LISTED RECORDS Start Marker

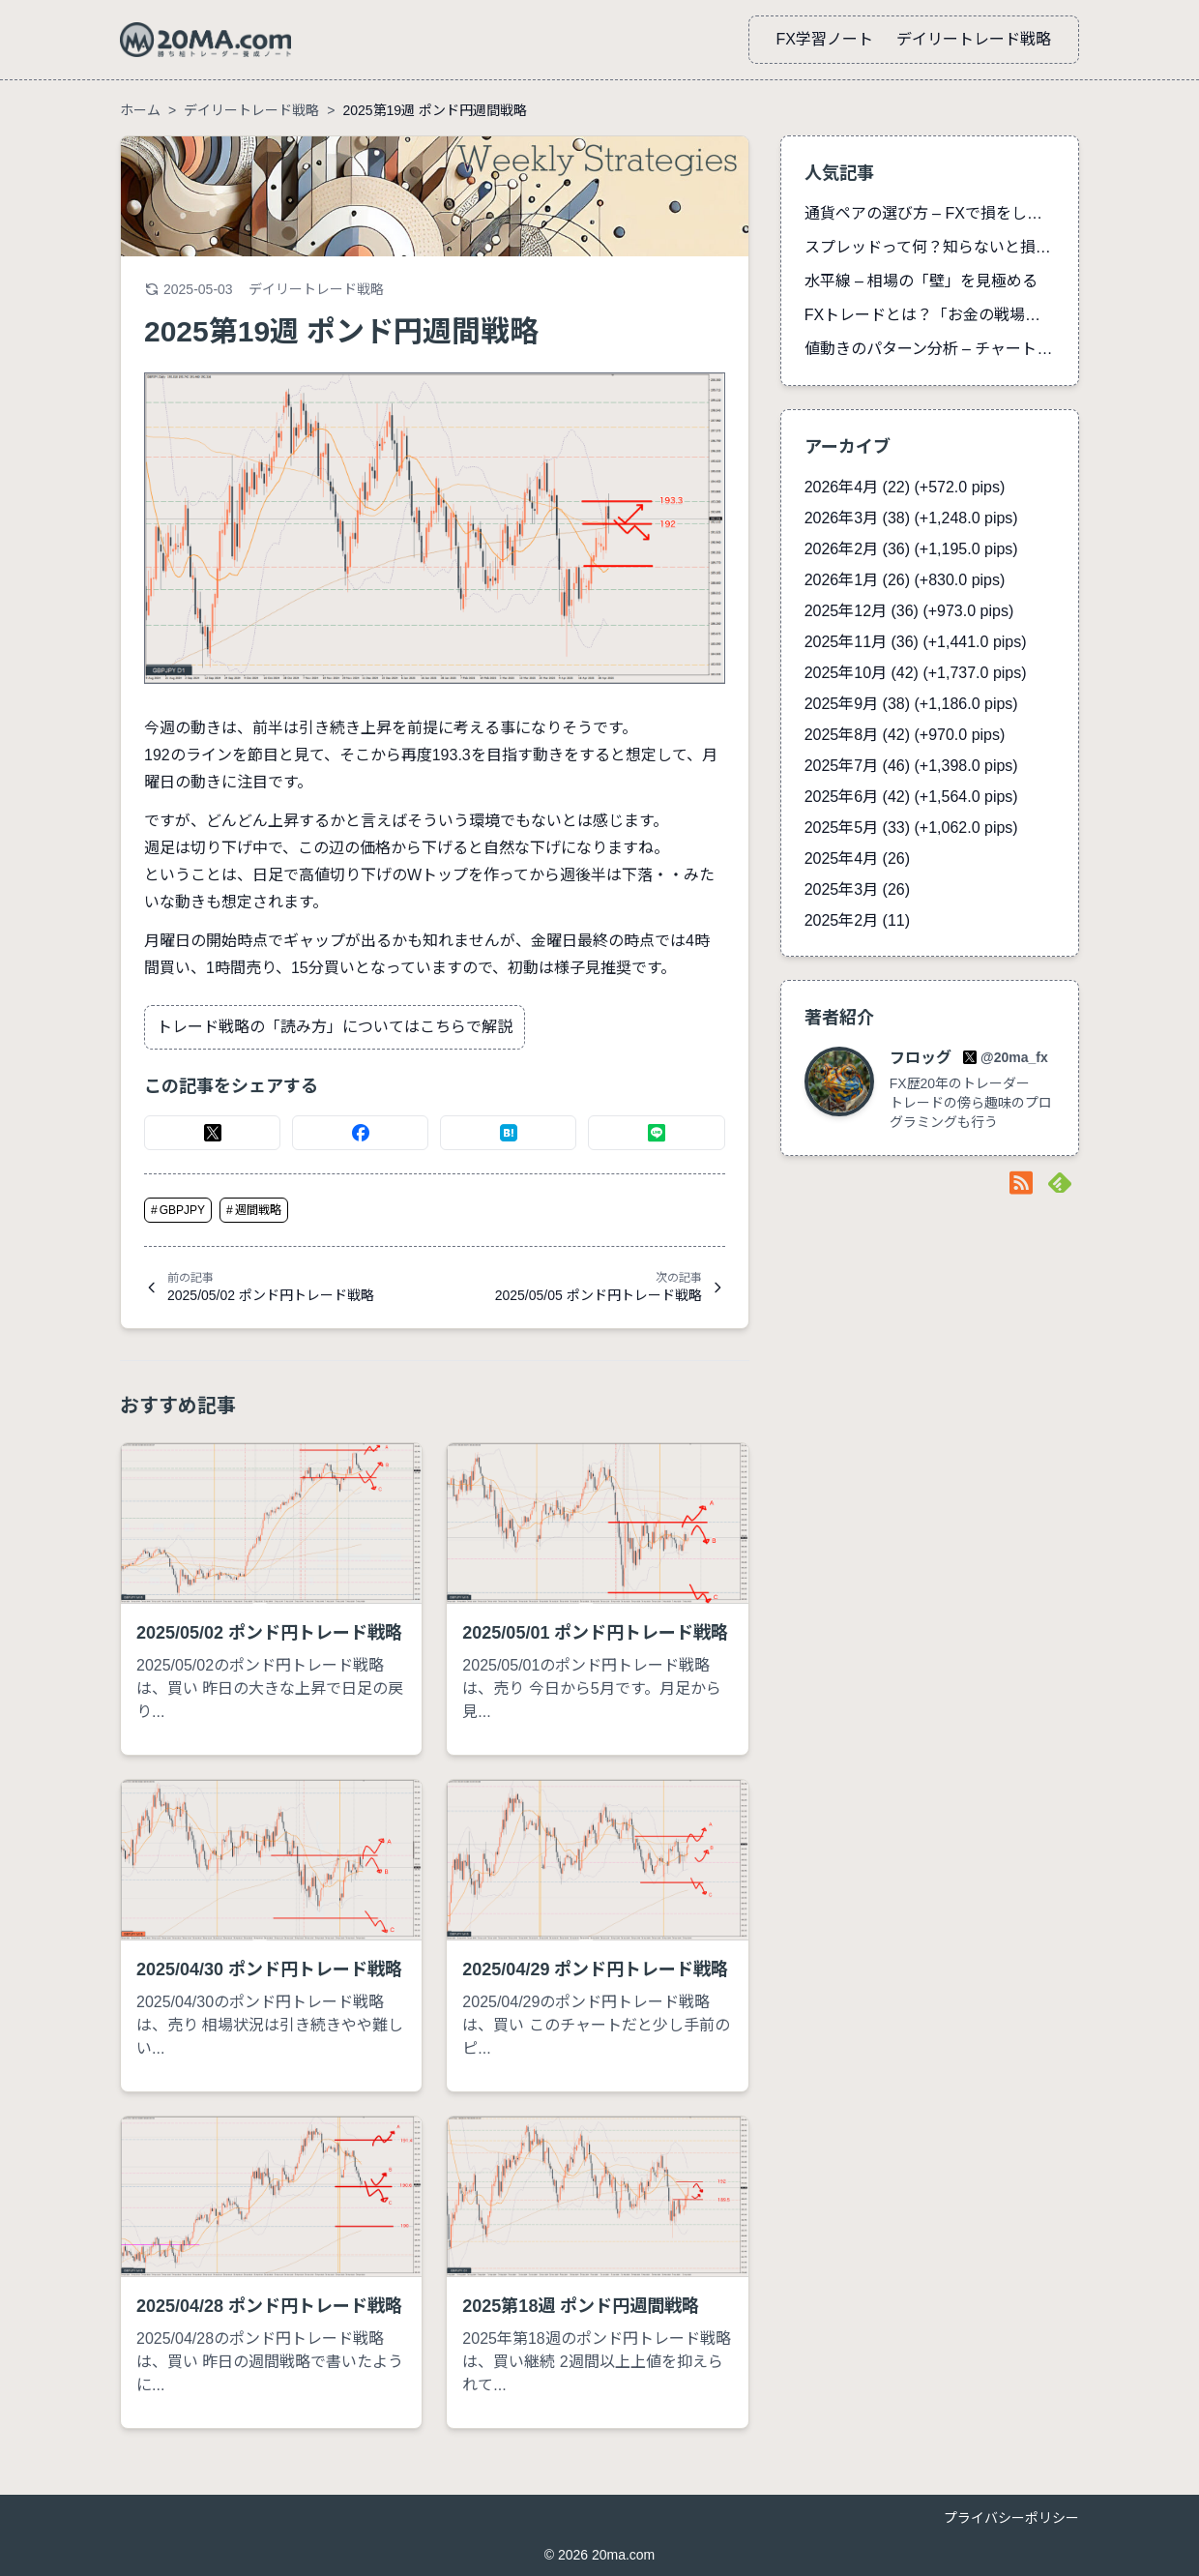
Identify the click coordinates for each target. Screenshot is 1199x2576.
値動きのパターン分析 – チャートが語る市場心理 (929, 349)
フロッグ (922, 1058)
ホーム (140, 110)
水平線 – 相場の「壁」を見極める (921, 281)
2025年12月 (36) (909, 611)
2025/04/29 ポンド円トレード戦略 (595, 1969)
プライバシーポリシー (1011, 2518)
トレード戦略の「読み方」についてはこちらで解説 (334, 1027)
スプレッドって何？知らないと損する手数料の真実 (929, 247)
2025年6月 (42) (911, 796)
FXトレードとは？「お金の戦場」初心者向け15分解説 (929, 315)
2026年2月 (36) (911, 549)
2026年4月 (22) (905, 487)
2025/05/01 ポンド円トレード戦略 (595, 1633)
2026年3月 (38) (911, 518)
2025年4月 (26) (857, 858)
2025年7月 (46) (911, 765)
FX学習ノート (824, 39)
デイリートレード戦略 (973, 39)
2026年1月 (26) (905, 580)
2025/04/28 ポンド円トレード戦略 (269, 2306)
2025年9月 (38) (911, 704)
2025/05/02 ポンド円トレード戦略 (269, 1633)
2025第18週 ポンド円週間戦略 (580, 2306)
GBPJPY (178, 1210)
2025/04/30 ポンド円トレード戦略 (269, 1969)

LISTED RECORDS End Marker
LISTED RECORDS Start Marker

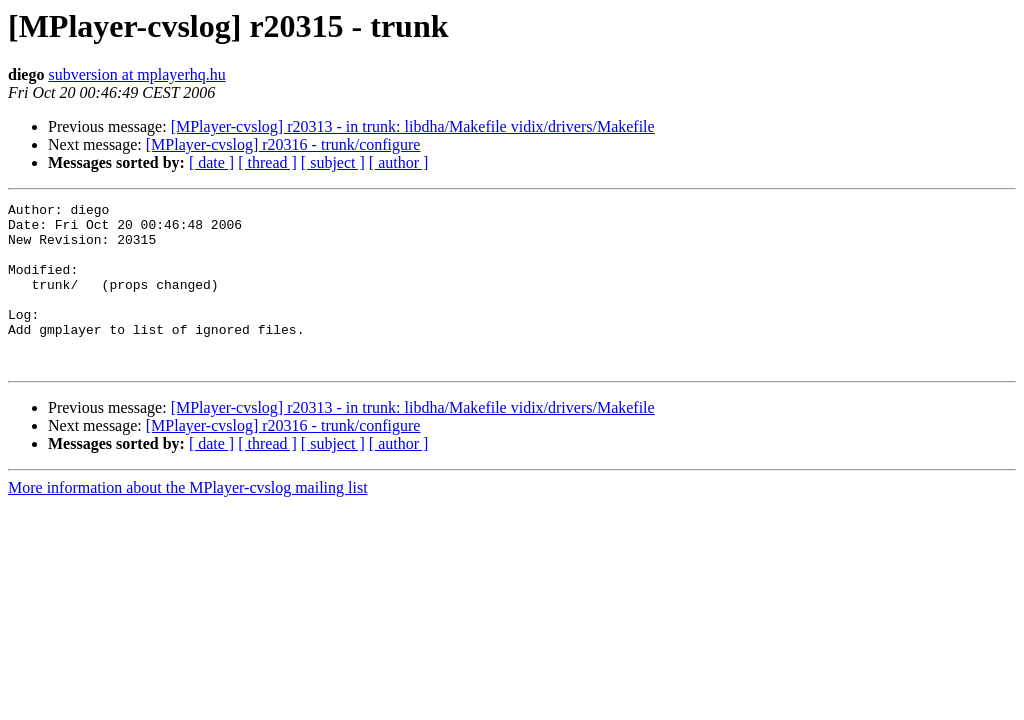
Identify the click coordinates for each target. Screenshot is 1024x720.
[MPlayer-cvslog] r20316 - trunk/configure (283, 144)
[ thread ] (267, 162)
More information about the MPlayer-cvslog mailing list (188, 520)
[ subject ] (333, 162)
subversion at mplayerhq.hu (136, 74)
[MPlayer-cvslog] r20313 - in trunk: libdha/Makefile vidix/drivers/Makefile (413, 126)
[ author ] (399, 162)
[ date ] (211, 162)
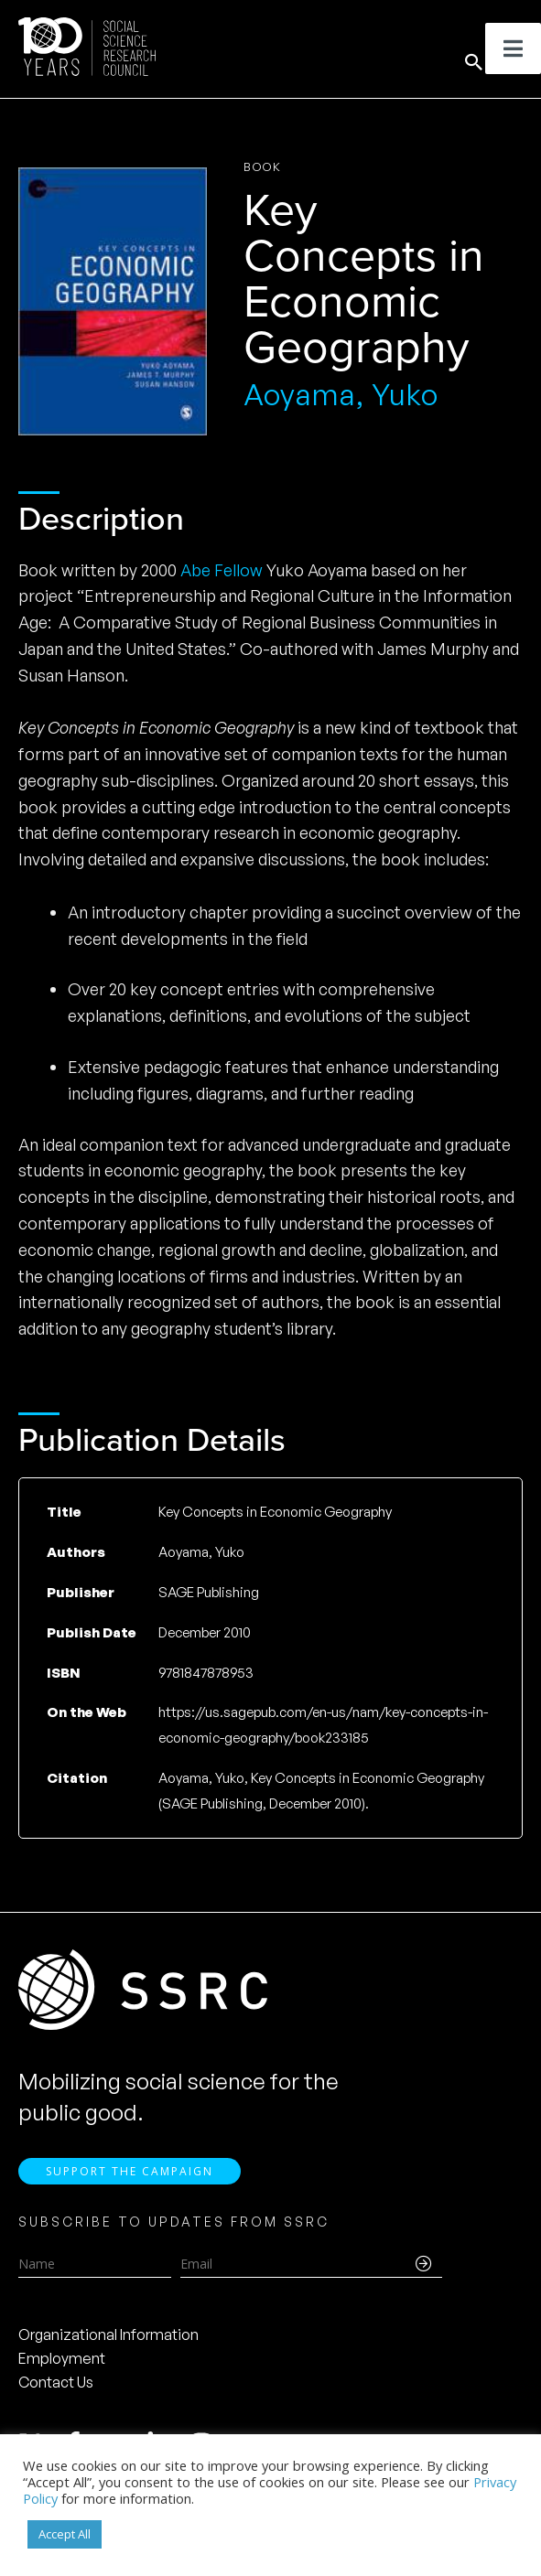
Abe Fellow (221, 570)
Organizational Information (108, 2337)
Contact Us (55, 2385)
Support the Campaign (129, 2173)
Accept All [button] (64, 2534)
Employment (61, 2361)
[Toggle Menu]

LISTED RECORDS End Marker

Print exactly the lines above, between the one holding "2026年1月 (26) (905, 580)" and the one holding "2025/04/30 ポンド円トレード戦略 (269, 1969)", inclusive, and nothing besides.

2026年1月 (26) (905, 580)
2025/04/28 ポンド円トレード戦略 (269, 2306)
2025年9月 (38) (911, 704)
2025/05/02 ポンド円トレード戦略 (269, 1633)
2025第18週 ポンド円週間戦略 (580, 2306)
GBPJPY (178, 1210)
2025/04/30 ポンド円トレード戦略 (269, 1969)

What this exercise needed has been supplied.